Taking over the “Steering Wheel” of Leadership Today

The wait is over

The time is now, so let’s do it right

Yeah, we’ll keep going

And stay up until we see the sunrise (BTS)

The stirring voices of young leaders, building on calls for gender justice, echoed through the SDG Moment, prompting Deputy Secretary-General Amina Mohammed to ask how we can use their energy to “make the intergenerational leadership transition.” Together with Sachs, she reflected on how young people have been firmly putting their hands on the steering wheel, which is something to be welcomed.

Participants discussed mechanisms to institutionalize that commitment to intergenerational solidarity (“future proofing”). They were invited to examine practical examples of national initiatives already responding to youthful calls for today’s leaders to recognize that they must walk alongside, listen to, and engage with the young people who will “spend their time” in the “future we want” and live with the consequences of today’s decision-making. Cat Tully, Founder of the School of International Futures, underlined that perhaps the central tension at the heart of the 2030 Agenda and the SDGs is the contrast that persists between the design of our “top-down and backward looking” governmental and economic institutions and the demands for a step change, as promised in the UN Secretary-General’s recent report, Our Common Agenda. The claim that today’s dominant institutions were designed for yesterday’s world and to address yesterday’s problems was repeated throughout the session.

The SDG Moment witnessed much discussion about the need for a pivot, a paradigm shift in terms of policy and direction. But as thoughtful reflection sessions throughout the day alluded, with global wealth and power concentrated in the hands of a few, did this Moment inject the necessary sense of urgency? 

As noted by Stefano Plato, Coordinator, Civil Society Financing for Development Group, “No SDG push will work without a commitment to pervasive systemic reforms.” This echoed an earlier challenge by Steiner, calling on the upcoming G20 Summit to demonstrate resolve to redistribute “a fraction of global wealth” to deliver on the SDGs. Plato equated this to no less than a “decolonization of the global economy” through a follow-up conference on financing for development to explore fundamental areas of reform.
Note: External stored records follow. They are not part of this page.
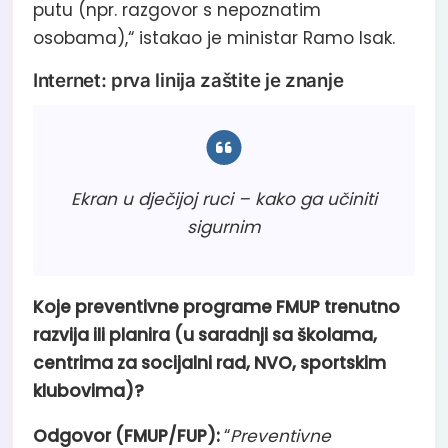
putu (npr. razgovor s nepoznatim
osobama),“ istakao je ministar Ramo Isak.
Internet: prva linija zaštite je znanje
Ekran u dječijoj ruci – kako ga učiniti
sigurnim
Koje preventivne programe FMUP trenutno
razvija ili planira (u saradnji sa školama,
centrima za socijalni rad, NVO, sportskim
klubovima)?
Odgovor (FMUP/FUP):
“
Preventivne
“Rays of Hope:” Seeing the light at the end of the tunnel?

Yeah, we’ll keep going

And stay up until we see the sunrise

And we’ll say (BTS)

At the SDG Moment it was clear that limited progress on the SDGs has been hard won, uneven, and fragile. The pandemic has laid bare the structural inequities that already existed before 2015: the most affected have been the poor, women, children and youth, Indigenous Peoples, and the elderly. Paradoxically, the pandemic is now presented as a “2020” vision to “leverage” the reforms that have been halting and fragmented to date, with a view to finally correcting these disparities with targeted interventions, including a strengthening of social protection systems, democratic renewal and engagement through communication, access to information and connectivity. As indicated by Claire Casey, Global Head of Policy and Insights at the Economist Impact, “A nation that fails women, fails.” But perhaps, more broadly speaking, “a nation that fails its people and planet, fails utterly.” The SDG Moment was a gathering of contrasts because the debate has—in many ways—only begun.